Neiman Marcus no longer on the block.
Three months after the luxe retailer unveiled a plan to explore strategic alternatives, Chief Executive Karen Katz said Tuesday that “any conversations about a full or partial sale of the company have terminated.”
The Post reported exclusivelylast month that merger talks with Saks Fifth Avenue owner Hudson’s Bay had hit a roadblock over concerns that Neiman faced possible legal challenges from creditors.
As those talks stalled, Neiman execs had met with Related Cos. to discuss a possible investment in Neiman by the New York-based real estate giant, whose Hudson Yards complex that’s under development On Manhattan’s West Side will be anchored by a Neiman Marcus store, sources told The Post.
“The most logical strategic buyer would be HBC (Hudson’s Bay Co.) and they have a lot of their own issues right now,” said retail consultant and former Neiman Marcus executive Steven Dennis, referring to a report last week that Hudson’s Bay is laying off 2,000 employees as part of a restructuring plan.
“While looking ahead, we know challenges remain, but we are encouraged by the strategies we have in place to improve our operational efficiencies and performance,” Katz said.
“We have slowed the pace of decline,” she said, pointing to the latest quarter in which revenues dipped 4.9 percent in the three months ended April 29 compared with a 7.3 percent decline a year ago.
Same-store sales also declined by 4.9 percent, representing the seventh consecutive quarter of declines.
Neiman, struggling under a swelling debt load, hired investment bank Lazard to look for ways to bolster its balance sheet, Reuters reported in March, as the company continued to struggle with lackluster demand in the face of stiff competition from Amazon and fast-fashion retailers such as H&M and Zara.

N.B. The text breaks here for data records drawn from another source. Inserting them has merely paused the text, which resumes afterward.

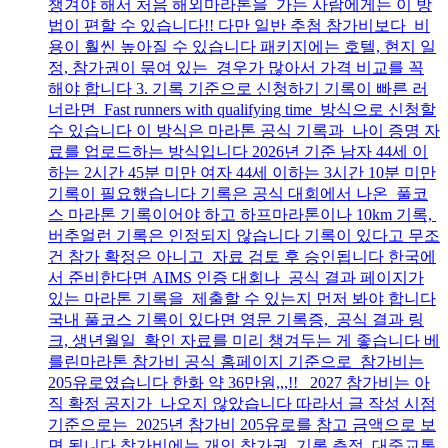
챙겨야 해서 처음 해외마라톤을 가는 사람에게는 이 방
법이 편할 수 있습니다!! 다만 일반 추첨 참가비보다 비
용이 훨씬 높아질 수 있습니다 패키지에는 호텔, 현지 일
정, 참가권이 묶여 있는 경우가 많아서 가격 비교를 꼭
해야 합니다 3. 기록 기준으로 신청하기 기록이 빠른 러
너라면 Fast runners with qualifying time 방식으로 신청할
수 있습니다 이 방식은 마라톤 공식 기록과 나이 증명 자
료를 업로드하는 방식입니다 2026년 기준 남자 44세 이
하는 2시간 45분 미만 여자 44세 이하는 3시간 10분 미만
기록이 필요했습니다 기록은 공식 대회에서 나온 풀코
스 마라톤 기록이어야 하고 하프마라톤이나 10km 기록,
버추얼런 기록은 인정되지 않습니다 기록이 있다고 무조
건 참가 확정은 아니고 자료 검토 후 승인됩니다 한국에
서 준비한다면 AIMS 인증 대회나 공식 결과 페이지가
있는 마라톤 기록을 제출할 수 있는지 먼저 봐야 합니다
국내 풀코스 기록이 있다면 영문 기록증, 공식 결과 링
크, 생년월일 확인 자료를 미리 챙겨두는 게 좋습니다 베
를린마라톤 참가비 공식 홈페이지 기준으로 참가비는
205유로였습니다 한화 약 36만원,,,!! 2027 참가비는 아
직 확정 공지가 나오지 않았습니다 따라서 글 작성 시점
기준으로는 2025년 참가비 205유로를 참고 금액으로 보
면 됩니다 참가비에는 개인 참가권, 기록 측정, 대중교통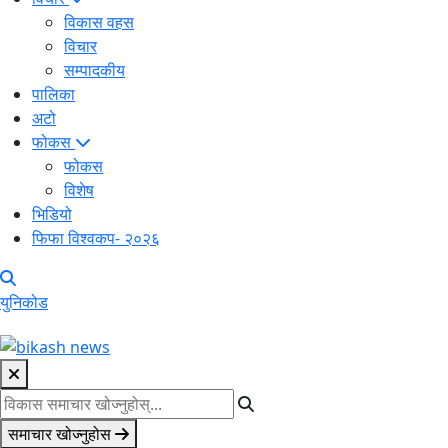
विकास वहस
विचार
सम्पादकीय
पालिका
अटो
फोकस
फोकस
विशेष
भिडियो
फिफा विश्वकप- २०२६
युनिकोड
समाचार खोज्नुहोस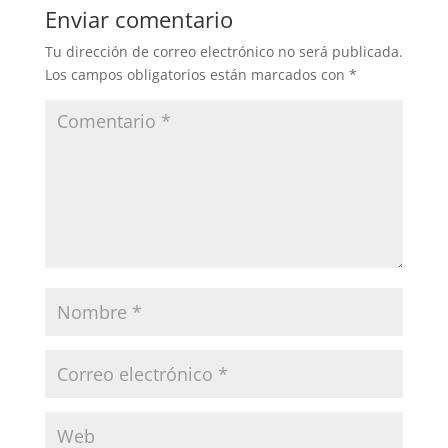
Enviar comentario
Tu dirección de correo electrónico no será publicada.
Los campos obligatorios están marcados con
*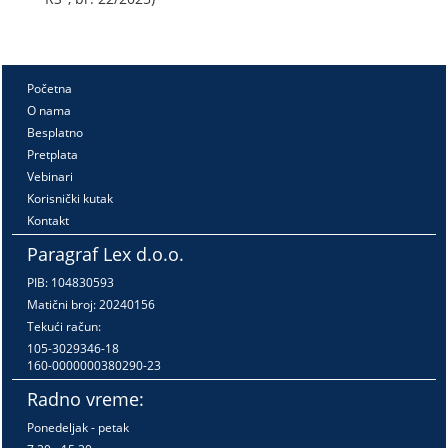
Početna
O nama
Besplatno
Pretplata
Vebinari
Korisnički kutak
Kontakt
Paragraf Lex d.o.o.
PIB: 104830593
Matični broj: 20240156
Tekući račun:
105-3029346-18
160-0000000380290-23
Radno vreme:
Ponedeljak - petak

Much of Neiman Marcus’s debt load stems from its $6 billion leveraged buyout in 2013, when its current owners, Ares Management and Canadian public pension fund CPPIB, acquired it from other private equity firms.
Neiman Marcus, which also owns the Bergdorf Goodman stores on Fifth Avenue, had total liabilities of $6.4 billion, including $1.2 billion of deferred income taxes according to its latest annual filing.
While “the promotional environment remains intense” Katz said, sales of handbags, jewelry, men’s products and sneakers have contributed to improved performance in May.
Earlier this year Dallas-based Neiman Marcus also shelved plans for an initial public offering.